We spent the rest of the night coming up with names. J wouldn’t accept my first pick: Snape and Harry. I loved the idea of mortal enemies living in loving couplehood forever…even when I heard these poor turtles don’t often make it to adulthood.
She voted for Kirk and Spock last night, foregoing their titles. Who was I to argue? She tried to connect with them, cooing at them and expressing encouraging opinions on their appearance. But they would hear nothing of it. J would open her mouth, and they would paddle away, desperate looks etched on their faces.
Well, okay, I anthropomorphize. But J had apparently spent the better part of the day looking up The Habits of Tiny Weeny Turtles and was full of wisdom that unfortunately revealed that Kirk and Spock lived in abject terror of her. For instance, when J speaks, the Turtles:
a) paddle away quickly
c) hide their faces in their shells
d) stick their necks out
e) stop looking like they’re breathing
f) roll upside down and play dead
g) submerge themselves desperately
According to J, all of these–including the polar opposite reactions–are signs that turtles are afraid. Very afraid. I mused.
It reminds me of when my mom asked me if J’s dog Axel understood my commands. “Yes, yes,” I assured her, nodding vigorously over the phone. “Well, what words does he understand?” my mom wanted to know. I thought for a moment. “Chicken.” I kept it private that I generally have to wave a piece of it in front of his nose for him to get the drift and pounce.
What can I say. When you love an animal, you tend to think it’s smart, for some reason. Or adorably dumb.
Anyway, this morning J comes back from work, a frown plastered on her face. “Ruth,” she says, “their names are all wrong. They don’t fit right.”
I think. (I mean, not at that moment, I simply think all the time. I’m just saying.) And then I answered her. “Their names are Rhyme and Reason.”
My friend P, who has turtles, had just informed me that fewer than 10% survive to adulthood in captivity. And, although this was sad news in and of itself, on the other hand it begged, BEGGED for the turtles to be named after something you’d like to say has died.

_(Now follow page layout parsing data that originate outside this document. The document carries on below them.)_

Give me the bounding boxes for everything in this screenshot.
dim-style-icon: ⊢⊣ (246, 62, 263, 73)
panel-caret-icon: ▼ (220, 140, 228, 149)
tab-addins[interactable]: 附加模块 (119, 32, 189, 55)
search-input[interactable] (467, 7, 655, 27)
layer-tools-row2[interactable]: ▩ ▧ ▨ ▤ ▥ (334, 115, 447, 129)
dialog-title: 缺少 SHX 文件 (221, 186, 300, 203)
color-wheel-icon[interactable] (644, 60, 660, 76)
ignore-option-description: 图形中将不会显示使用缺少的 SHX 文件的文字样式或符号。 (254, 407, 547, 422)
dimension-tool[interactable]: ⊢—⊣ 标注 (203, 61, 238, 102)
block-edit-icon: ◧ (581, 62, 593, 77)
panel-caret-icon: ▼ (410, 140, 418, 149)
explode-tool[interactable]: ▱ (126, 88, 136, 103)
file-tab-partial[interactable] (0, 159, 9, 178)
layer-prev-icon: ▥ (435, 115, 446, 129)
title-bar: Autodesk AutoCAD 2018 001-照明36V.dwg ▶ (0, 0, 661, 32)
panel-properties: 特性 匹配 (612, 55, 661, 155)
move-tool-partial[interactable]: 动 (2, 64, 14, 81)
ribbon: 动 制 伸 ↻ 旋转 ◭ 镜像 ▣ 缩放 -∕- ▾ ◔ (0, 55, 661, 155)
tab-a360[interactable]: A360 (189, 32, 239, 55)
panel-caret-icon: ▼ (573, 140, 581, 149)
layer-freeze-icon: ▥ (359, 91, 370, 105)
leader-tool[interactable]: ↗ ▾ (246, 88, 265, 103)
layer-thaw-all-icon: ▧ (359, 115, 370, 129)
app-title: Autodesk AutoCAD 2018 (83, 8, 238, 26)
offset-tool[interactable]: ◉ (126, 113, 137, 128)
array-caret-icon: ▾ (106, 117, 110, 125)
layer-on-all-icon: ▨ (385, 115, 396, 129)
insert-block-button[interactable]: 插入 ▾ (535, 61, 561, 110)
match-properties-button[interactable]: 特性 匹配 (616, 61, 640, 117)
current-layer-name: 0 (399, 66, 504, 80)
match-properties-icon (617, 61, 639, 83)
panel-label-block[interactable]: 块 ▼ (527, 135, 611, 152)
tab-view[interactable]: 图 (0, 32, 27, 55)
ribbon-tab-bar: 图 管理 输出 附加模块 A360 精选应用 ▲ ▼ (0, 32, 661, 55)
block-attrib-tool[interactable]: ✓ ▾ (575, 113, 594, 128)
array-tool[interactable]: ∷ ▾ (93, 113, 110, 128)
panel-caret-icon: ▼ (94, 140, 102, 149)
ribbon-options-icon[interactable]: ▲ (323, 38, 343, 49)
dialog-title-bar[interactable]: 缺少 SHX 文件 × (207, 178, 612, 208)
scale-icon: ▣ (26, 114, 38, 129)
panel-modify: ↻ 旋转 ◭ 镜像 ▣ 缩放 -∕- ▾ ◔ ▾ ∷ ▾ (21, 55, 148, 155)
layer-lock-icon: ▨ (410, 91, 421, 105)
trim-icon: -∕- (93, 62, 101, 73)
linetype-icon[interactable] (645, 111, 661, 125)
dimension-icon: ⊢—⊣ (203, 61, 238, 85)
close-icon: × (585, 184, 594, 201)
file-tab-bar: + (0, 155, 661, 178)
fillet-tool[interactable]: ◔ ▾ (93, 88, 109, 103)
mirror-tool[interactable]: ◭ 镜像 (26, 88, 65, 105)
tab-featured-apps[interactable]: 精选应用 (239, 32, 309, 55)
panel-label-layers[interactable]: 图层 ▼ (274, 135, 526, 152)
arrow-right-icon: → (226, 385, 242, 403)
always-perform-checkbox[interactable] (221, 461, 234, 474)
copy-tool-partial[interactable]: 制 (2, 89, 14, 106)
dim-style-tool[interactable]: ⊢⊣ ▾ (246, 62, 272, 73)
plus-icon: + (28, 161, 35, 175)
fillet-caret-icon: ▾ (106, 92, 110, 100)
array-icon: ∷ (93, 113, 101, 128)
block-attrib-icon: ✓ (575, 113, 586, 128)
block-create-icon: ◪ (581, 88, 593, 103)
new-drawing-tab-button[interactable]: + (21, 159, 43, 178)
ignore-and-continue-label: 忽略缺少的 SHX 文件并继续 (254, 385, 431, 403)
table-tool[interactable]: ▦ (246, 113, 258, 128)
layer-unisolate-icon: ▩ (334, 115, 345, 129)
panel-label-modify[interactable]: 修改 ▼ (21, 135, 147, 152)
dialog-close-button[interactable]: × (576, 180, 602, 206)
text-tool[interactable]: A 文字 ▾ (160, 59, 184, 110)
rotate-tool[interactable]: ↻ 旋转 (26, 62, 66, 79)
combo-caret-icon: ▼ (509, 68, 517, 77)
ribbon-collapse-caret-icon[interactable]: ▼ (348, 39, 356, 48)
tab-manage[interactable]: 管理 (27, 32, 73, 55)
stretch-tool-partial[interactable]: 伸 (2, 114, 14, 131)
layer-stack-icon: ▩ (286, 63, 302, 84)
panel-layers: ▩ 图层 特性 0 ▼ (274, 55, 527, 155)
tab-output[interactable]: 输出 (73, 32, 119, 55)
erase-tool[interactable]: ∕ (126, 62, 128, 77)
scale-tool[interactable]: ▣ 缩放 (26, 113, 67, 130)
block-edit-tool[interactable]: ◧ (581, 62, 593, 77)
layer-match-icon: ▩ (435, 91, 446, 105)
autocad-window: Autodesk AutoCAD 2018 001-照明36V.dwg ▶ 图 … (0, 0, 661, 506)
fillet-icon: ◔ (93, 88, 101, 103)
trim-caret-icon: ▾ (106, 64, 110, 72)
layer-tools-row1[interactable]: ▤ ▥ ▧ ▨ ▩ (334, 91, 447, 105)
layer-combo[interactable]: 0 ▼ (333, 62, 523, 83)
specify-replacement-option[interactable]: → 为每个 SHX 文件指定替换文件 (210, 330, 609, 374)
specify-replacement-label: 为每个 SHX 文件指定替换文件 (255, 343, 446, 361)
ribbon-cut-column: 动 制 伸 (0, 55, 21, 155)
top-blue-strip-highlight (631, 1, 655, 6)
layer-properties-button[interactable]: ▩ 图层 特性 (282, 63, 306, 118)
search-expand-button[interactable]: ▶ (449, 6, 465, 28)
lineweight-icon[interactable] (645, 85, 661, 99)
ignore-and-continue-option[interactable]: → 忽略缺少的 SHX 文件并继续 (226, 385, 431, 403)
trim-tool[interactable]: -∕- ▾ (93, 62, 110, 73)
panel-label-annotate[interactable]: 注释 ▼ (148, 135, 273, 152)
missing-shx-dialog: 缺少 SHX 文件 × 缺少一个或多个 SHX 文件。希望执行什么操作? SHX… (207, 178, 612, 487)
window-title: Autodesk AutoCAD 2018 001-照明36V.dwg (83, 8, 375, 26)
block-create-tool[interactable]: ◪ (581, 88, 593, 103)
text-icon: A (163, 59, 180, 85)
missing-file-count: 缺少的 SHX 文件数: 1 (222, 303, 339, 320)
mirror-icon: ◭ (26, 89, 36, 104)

And what better to proclaim dead than all Rhyme and Reason?
And how better to enjoy life than to do so while watching all Rhyme and Reason flee when J tries to speak?
Fun times. Good times. 🙂 🙂 🙂 🙂 🙂 🙂 🙂 🙂 🙂 🙂
(These are the smiles of a happy woman. I’m on page 128, by the by! 28,168 words down on what I s’pose will come to a book about 50,000K or slightly more. First draft, naturally. Loving it!)